Star Trek: Lower Decks

“Something Borrowed, Something Green”

2.5 stars.

Air date: 9/21/2023
Written by Grace Parra Janney
Directed by Bob Suarez

Review Text

"Something Borrowed, Something Green" opens with an Orion support ship being destroyed by the powerful Mystery Vessel that attacked the Klingons and Romulans in the season's first two episodes. It's a scene that's exactly as the other two were — completely divorced from the rest of the episode and advancing this supposedly "serial" plot in no real way because it provides no additional information, but merely more of what we already know. If this is supposed to be some sort of poker-faced parody/commentary on bad serialization, then mission accomplished, but that doesn't seem like the intent.

This scrap of plot does, I suppose, ever so loosely tie into the main plot, as it provides Freeman with slightly more reason to insist Tendi return home for her sister D'Erika's wedding, which she's reluctant to do because she wants to keep her Orion past buried rather than in full view of her friends. ("D'Erika" — I love how we're now just adding consonants and apostrophes to the beginnings of regular names to make them "alien.")

So, return home Tendi does, where we learn that her family is loaded, and that Tendi was the "prime" daughter who was supposed to carry the mantle in following the Orion-ist of the Orion-isms before she decided to run away and follow her own path in joining Starfleet. To provide this story with meat, we learn that D'Erika may have been kidnapped before her imminent wedding — which is in accordance with Orion custom — but her return is overdue, making it suspicious. So we embark on a journey through Tendi's abandoned past life in her search for her sister.

This leads us to a couple of nightclub encounters, including one with a drinking game that includes a poisonous scorpion-like creature, and a venture into a "hump dungeon" where female pheromones rule the day (in a commented-upon callback to "Bound," one of Enterprise's worst episodes). The episode is at its best and most relaxed when it's just hanging out with the girls and doing a bachelorette party comedy (minus the bachelorette), featuring hijinks and knife-throwing. The best gag, albeit not hilarious, is probably Mariner getting repeatedly stabbed by daggers thrown in her general direction — as well as those not thrown at her at all.
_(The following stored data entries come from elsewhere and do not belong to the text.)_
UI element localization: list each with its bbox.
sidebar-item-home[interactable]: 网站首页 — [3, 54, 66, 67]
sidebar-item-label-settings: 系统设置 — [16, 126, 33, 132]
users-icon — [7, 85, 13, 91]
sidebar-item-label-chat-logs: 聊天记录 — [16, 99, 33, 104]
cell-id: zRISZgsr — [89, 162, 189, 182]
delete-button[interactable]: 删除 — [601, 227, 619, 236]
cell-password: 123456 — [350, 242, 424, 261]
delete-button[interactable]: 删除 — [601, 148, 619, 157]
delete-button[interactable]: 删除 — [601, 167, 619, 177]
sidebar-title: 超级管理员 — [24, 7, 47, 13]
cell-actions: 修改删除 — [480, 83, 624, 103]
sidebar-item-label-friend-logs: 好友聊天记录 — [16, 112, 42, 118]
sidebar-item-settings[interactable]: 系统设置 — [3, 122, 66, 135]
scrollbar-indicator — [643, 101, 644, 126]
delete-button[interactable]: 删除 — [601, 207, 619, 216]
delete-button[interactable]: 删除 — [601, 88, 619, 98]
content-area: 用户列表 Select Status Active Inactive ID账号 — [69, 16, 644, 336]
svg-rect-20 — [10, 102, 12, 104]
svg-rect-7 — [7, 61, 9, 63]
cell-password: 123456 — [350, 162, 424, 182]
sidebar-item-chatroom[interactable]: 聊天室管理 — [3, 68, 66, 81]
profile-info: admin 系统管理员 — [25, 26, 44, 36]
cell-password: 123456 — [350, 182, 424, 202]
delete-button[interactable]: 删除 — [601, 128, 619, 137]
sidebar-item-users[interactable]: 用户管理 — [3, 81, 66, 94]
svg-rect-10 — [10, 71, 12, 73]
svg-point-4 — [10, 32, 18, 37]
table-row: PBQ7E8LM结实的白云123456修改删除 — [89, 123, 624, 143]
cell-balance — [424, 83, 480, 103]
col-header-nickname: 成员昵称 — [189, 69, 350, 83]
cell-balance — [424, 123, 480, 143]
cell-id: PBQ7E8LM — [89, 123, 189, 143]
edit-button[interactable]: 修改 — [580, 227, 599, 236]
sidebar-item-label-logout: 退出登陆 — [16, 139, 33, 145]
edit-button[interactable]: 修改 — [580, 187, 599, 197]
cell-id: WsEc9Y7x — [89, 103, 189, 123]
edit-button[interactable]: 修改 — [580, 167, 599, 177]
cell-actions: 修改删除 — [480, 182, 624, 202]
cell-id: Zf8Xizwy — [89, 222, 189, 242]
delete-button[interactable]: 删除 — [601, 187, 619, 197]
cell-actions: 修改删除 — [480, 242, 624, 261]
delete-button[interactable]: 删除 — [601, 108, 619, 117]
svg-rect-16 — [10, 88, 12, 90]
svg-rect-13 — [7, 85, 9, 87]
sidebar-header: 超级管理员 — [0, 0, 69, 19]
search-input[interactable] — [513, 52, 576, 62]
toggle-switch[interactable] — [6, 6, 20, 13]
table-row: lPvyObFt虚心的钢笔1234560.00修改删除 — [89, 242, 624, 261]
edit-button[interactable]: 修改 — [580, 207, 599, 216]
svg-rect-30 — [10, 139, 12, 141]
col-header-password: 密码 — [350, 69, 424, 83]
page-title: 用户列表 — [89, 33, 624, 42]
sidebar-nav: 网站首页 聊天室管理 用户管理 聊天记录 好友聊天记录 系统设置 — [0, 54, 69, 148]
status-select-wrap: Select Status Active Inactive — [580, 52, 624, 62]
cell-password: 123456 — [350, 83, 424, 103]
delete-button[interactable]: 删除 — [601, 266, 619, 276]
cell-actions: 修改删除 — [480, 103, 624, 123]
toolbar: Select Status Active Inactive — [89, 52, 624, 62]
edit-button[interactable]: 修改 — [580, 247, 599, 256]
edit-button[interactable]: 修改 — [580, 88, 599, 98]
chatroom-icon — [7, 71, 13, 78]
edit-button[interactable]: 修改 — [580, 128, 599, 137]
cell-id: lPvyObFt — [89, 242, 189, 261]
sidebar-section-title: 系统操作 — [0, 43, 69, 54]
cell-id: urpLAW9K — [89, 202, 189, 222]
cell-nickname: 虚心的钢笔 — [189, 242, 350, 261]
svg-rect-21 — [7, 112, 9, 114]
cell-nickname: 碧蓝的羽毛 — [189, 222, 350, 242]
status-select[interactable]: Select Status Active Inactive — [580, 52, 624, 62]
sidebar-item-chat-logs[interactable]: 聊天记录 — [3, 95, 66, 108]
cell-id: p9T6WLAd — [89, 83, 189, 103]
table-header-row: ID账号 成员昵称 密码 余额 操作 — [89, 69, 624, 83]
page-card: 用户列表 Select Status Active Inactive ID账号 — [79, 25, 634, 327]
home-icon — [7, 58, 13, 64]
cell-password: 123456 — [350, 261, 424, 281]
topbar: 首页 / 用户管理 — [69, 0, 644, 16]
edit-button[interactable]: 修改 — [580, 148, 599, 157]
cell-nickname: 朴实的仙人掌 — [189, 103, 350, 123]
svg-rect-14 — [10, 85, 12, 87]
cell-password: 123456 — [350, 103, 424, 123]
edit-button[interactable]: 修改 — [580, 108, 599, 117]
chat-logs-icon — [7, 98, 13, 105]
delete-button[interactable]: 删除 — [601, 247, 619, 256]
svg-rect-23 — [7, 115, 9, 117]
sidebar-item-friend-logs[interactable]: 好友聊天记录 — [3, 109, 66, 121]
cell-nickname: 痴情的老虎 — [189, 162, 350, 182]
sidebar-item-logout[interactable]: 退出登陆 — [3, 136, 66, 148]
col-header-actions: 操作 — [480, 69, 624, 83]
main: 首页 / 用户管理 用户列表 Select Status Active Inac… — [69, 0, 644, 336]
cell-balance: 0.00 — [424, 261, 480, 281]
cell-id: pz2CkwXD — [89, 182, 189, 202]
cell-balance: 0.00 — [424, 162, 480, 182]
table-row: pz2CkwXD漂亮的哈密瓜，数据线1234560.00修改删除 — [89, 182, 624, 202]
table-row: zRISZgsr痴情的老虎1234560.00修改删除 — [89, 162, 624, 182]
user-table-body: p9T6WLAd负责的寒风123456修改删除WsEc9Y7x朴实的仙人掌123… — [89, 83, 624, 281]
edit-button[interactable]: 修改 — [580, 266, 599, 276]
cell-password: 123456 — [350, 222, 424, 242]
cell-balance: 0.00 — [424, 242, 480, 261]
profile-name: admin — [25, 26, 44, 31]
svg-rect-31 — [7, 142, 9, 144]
Eventually, we learn D'Erika kidnapped herself (as the Dude would say), and is lying low in an old childhood hiding spot, where she and her sister resolve their family differences over a swordfight. The Tendi/Orion backstory (Tendi was a fully trained assassin, but ran away from her life because she never wanted it, resulting in D'Erika having the role thrust upon her instead) is layered into the hangout premise and makes for some breezy, inconsequential LD fun.

On the other hand, the whole business aboard the Cerritos, where Boimler and Rutherford calm their roommate tensions with a holodeck scenario where they both play the role of Mark Twain (reference: TNG's "Time's Arrow") is one of those things that seems like it wants points purely for oddness, rather than actually clever or effective humor. Extending this idea to the Hard-Headed Alien of the Week is a predictable turn. What's not predictable, because it's so pointlessly random, is the alien's decision to eat Boimleford's bonsai tree. Funny? I can't say so. It's a joke with no setup or punchline. Or in other words, not a joke.

Bottom line: This outing is a middle-of-the-road affair that's passable, but pretty far from inspired.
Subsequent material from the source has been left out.